Opportunities in the translational pipeline for pediatric brain cancer therapies.

Abstract

Primary malignant central nervous system (CNS) tumors are the leading cause of cancer-related mortality in the pediatric population. Moreover, survivors often experience significant long-term treatment-related morbidity. Challenges unique to drug delivery to the central nervous system have hampered therapeutic progress. In the past decade, significant advancements in our understanding of molecular biology, genetic alterations, and the tumor microenvironment have allowed us to improve our in vitro and laboratory animal models to better replicate diseases seen in the pediatric population. Recently, a comparative approach using naturally-occurring CNS malignancies in dogs with similar disease progression, histologic presentation, and treatment response has been proposed as an enticing model system. Given these improvements in the translational pipeline, there is an opportunity to identify and implement effective therapies more efficiently to pediatric CNS malignancy populations.
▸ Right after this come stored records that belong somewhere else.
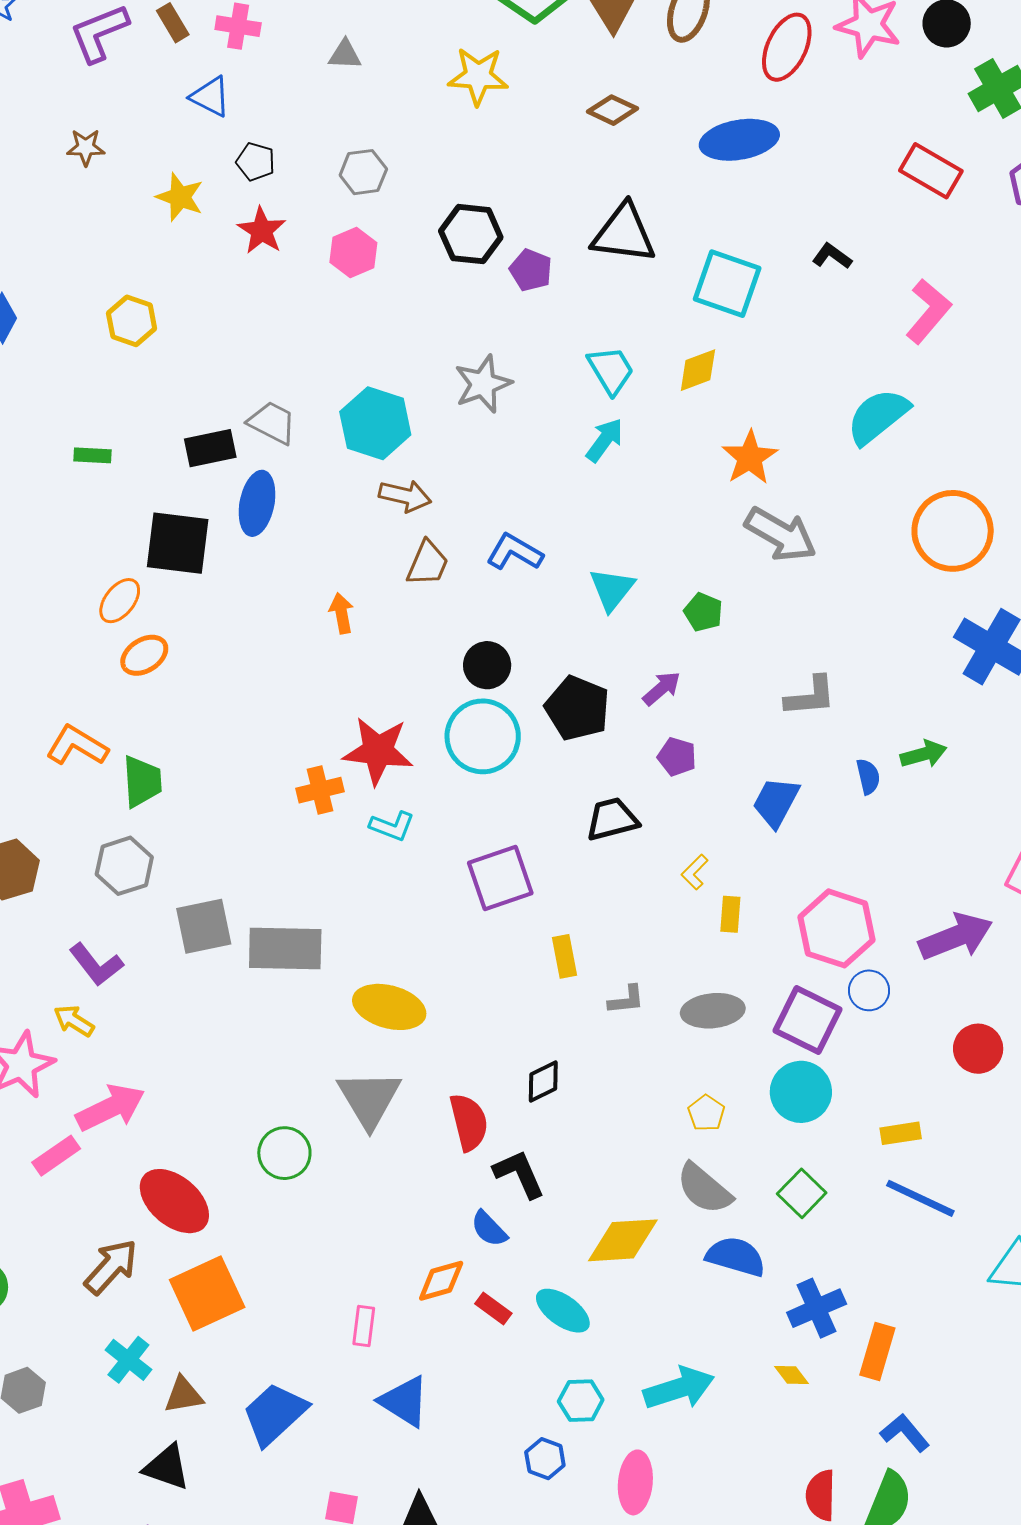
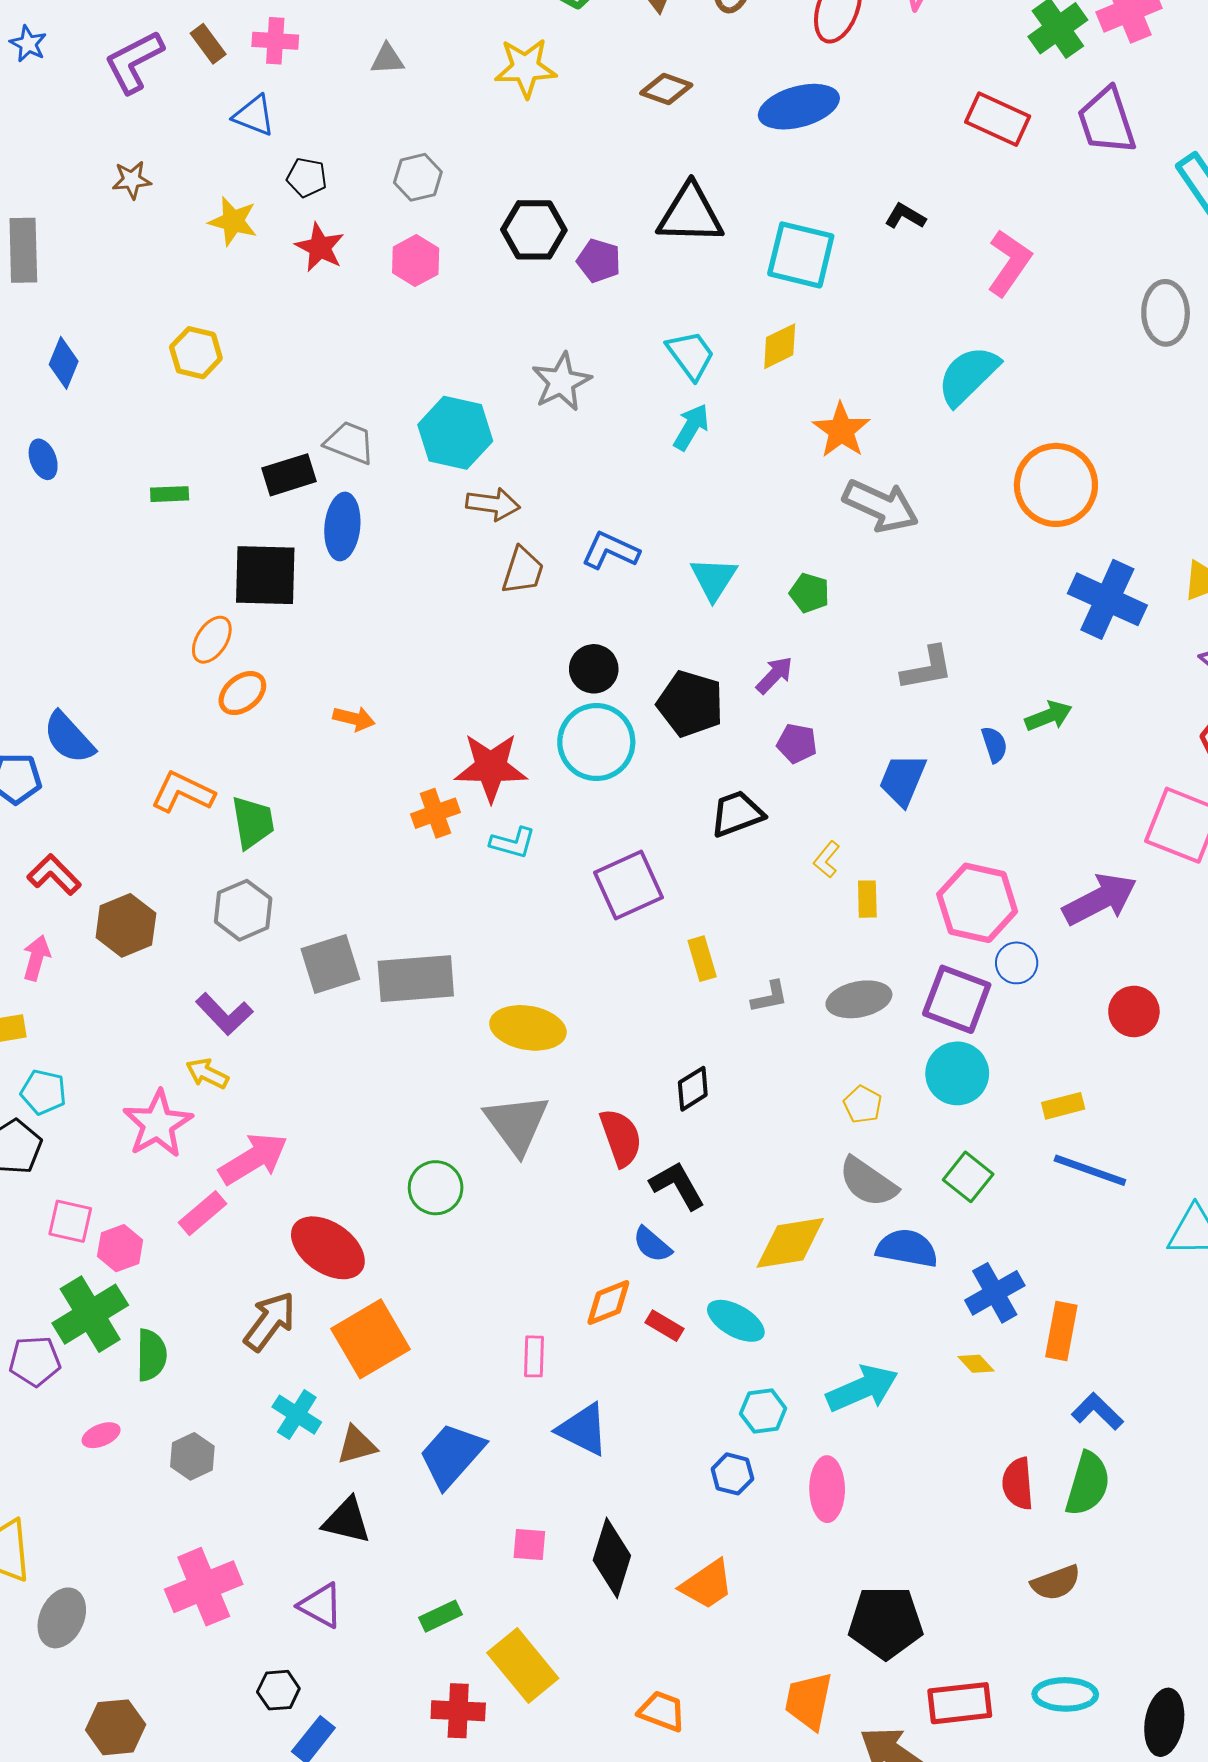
orange arrow: (342, 613) -> (354, 719), moved, turned 120

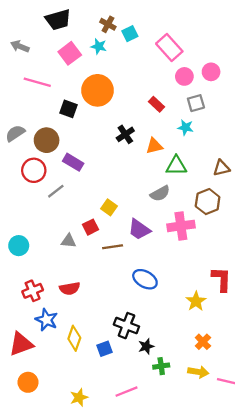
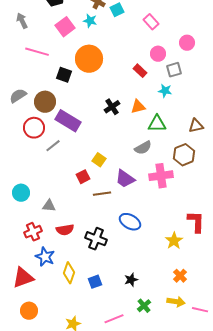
gray arrow: (20, 46) -> (22, 21), turned 42
pink rectangle: (169, 48) -> (151, 22), size x0.7
pink circle: (184, 76) -> (158, 54), moved
black cross: (125, 134) -> (112, 107), moved
purple rectangle: (73, 162) -> (68, 121), size x1.4
gray triangle: (69, 241) -> (49, 206), moved
black cross: (126, 326) -> (96, 239), moved
green cross: (161, 366) -> (144, 306), moved, turned -32

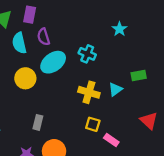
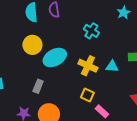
cyan ellipse: (53, 62) -> (55, 57), moved
cyan triangle: (115, 89) -> (112, 66), turned 32

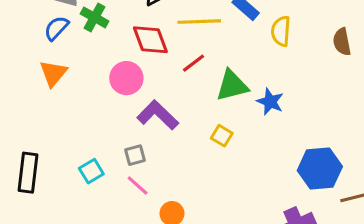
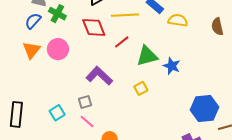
yellow semicircle: (281, 31) -> (178, 20), turned 96
pink circle: (126, 78) -> (58, 49), moved
yellow square: (222, 136) -> (141, 88), turned 32

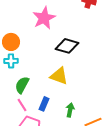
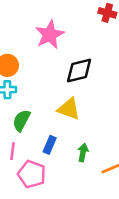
black diamond: (67, 46) -> (79, 70), turned -30
pink line: (22, 105) -> (12, 151), moved, turned 40

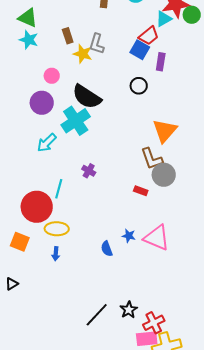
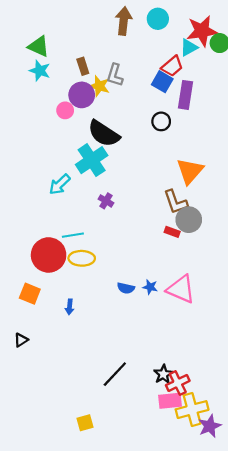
purple rectangle: (161, 62) -> (185, 95), size x1.4
purple circle: (42, 103) -> (82, 95), moved
purple cross: (89, 171) -> (106, 201), moved
cyan line: (59, 189) -> (73, 235), turned 66
red rectangle: (141, 191) -> (172, 232), moved
yellow ellipse: (57, 229) -> (82, 258), moved
blue semicircle: (107, 249) -> (126, 288), moved, turned -56
black star: (129, 310) -> (163, 374), moved

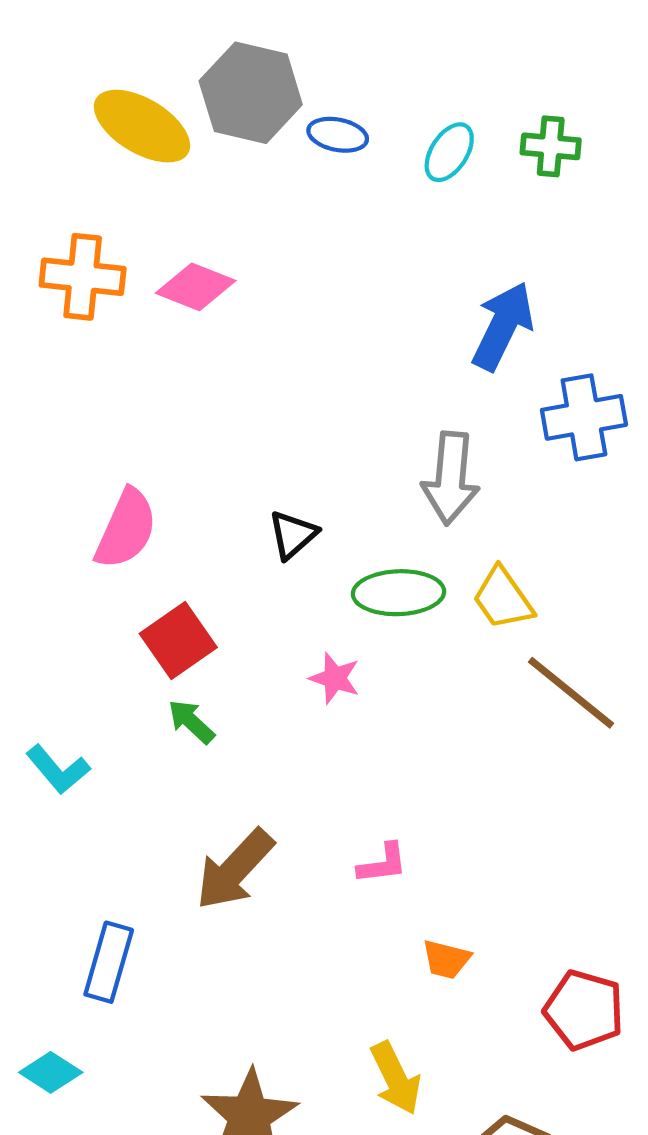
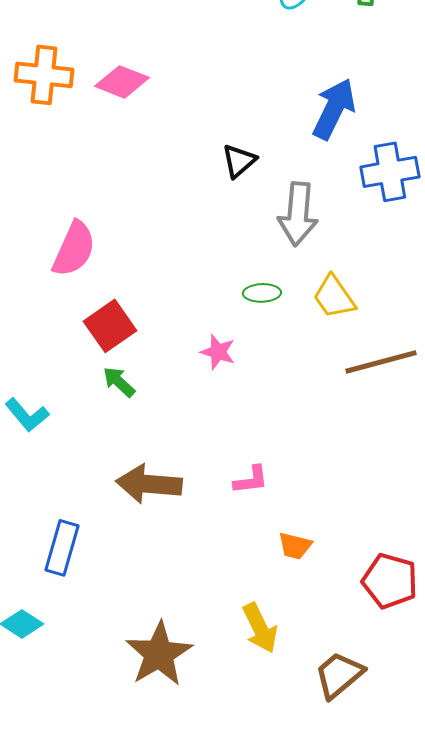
black triangle: (293, 535) -> (239, 161), moved
green ellipse: (398, 593) -> (262, 293), size x0.6
brown line: (571, 693) -> (381, 362), turned -54
brown arrow: (235, 869) -> (149, 484), turned 52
IMPACT: Relevant and translational pre-clinical studies are needed to find chemotherapeutics and targeted agents that can reach therapeutic doses within tumors in children without causing systemic adverse effects. A discussion of comparative oncology is provided with the intent to foster veterinary/human oncology collaboration. While the traditional pipeline for translating medications from bench to bedside has been evolving and improving over the last decade, the advances and remaining roadblocks of this pipeline are reviewed and discussed in this article.